Exercise brief
Pictures stay out of the copy, and everything else in the data below is repeated exactly.
========================
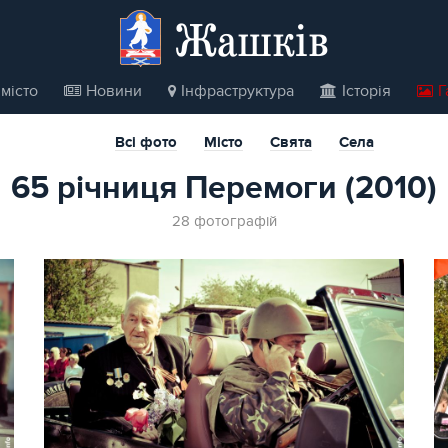
Жашків
місто
Новини
Інфраструктура
Історія
Г
Всі фото
Місто
Свята
Села
65 річниця Перемоги (2010)
28 фотографій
========================
Exercise result
Жашків
місто
Новини
Інфраструктура
Історія
Г
Всі фото
Місто
Свята
Села
65 річниця Перемоги (2010)
28 фотографій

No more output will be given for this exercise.